# ABOUT THIS TASK:
Exactly the lines from the one that holds "30 July 2026" to the end of the data below: retype these and nothing else.

# GIVEN INFORMATION:
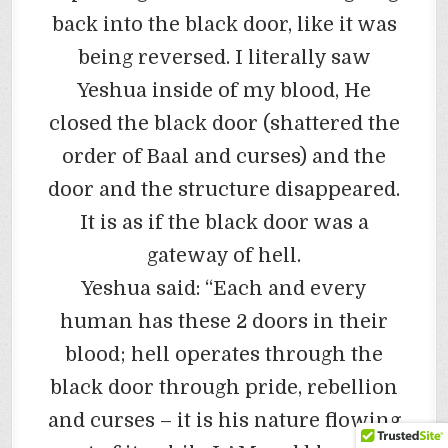
back into the black door, like it was
being reversed. I literally saw
Yeshua inside of my blood, He
closed the black door (shattered the
order of Baal and curses) and the
door and the structure disappeared.
It is as if the black door was a
gateway of hell.
Yeshua said: “Each and every
human has these 2 doors in their
blood; hell operates through the
black door through pride, rebellion
and curses – it is his nature flowing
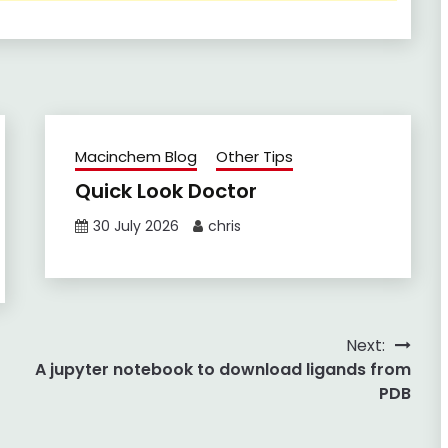
Macinchem Blog
Other Tips
Quick Look Doctor
30 July 2026
chris
Next:
A jupyter notebook to download ligands from
PDB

# RESULT:
30 July 2026
chris
Next:
A jupyter notebook to download ligands from
PDB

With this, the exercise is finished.